Stereotyping: An article in the American Sociological Review states that a person using gaslighting techniques may intentionally use negative stereotypes of a person’s gender, race, ethnicity, sexuality, nationality, or age to manipulate them. For example, they may tell a female that people will think she is irrational or crazy if she seeks help for abuse.
Where are we gaslit the most?
We can be gaslit in all areas of our lives. The truth is many of us don’t always recognize when it is happening to us – because in some cases we have normalized that behavior. It happens at work, in relationships, at home.
A doctor trivializing a person’s health concerns based on the assumption they are mentally ill or telling the person their symptoms are “in their head,” are examples of Medical gaslighting.
Similarly, racial gaslighting occurs when people apply gaslighting techniques to a group of people based on race or ethnicity.
What do you do in the moment when you feel like you are being gaslighted?
In the moment, you must give yourself permission to feel all your feelings. Then identify that there is a problem, focus on your feelings instead of who’s right or wrong and remember that you can’t control what’s being put forth as an opinion.
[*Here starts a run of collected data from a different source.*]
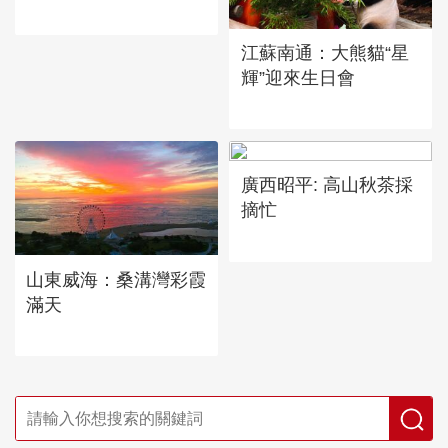
江蘇南通：大熊貓“星
輝”迎來生日會
廣西昭平: 高山秋茶採
摘忙
山東威海：桑溝灣彩霞
滿天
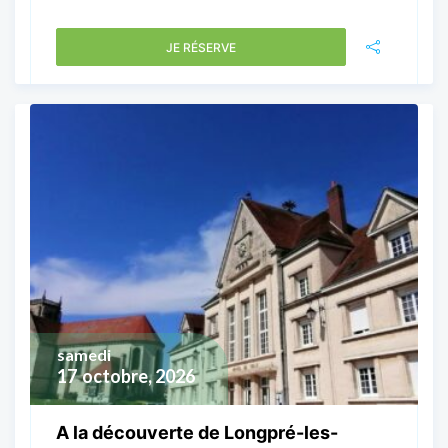
JE RÉSERVE
samedi
17
octobre, 2026
A la découverte de Longpré-les-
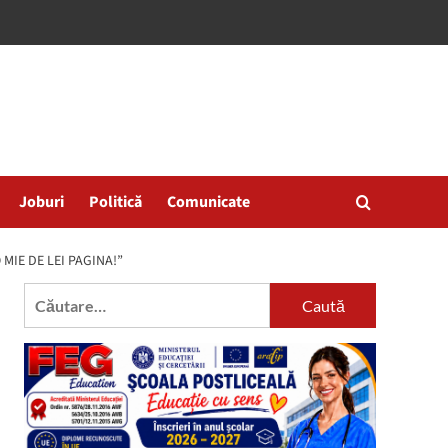
Joburi
Politică
Comunicate
MIE DE LEI PAGINA!”
Caută
după:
What steps can a person take after being gaslighted?
Now this is very important. Once you have taken that moment, you have to come up with a game plan. Gathering evidence may remind a person that they are not imagining things. This evidence may also become useful later if a person decides to pursue legal action against the abusive person.
- Keeping a secret diary: This allows a person to track events, including the date, time, and details of what happened.
- Talking to a trusted family member, friend, or counselor: This may help someone gain an outside perspective on the situation and to create an external, additional record of information.
- Taking pictures: This can also help someone “fact check” their memories and remind themselves that they are not imagining things.
- Keeping voice memos: Using a cell phone or device to describe events is a quick way for someone to record something that just happened in their own words. Always check state laws on recordings before using them in court.
All in all, the antidote to gaslighting is greater emotional awareness and self-regulation — both the knowledge and the practice.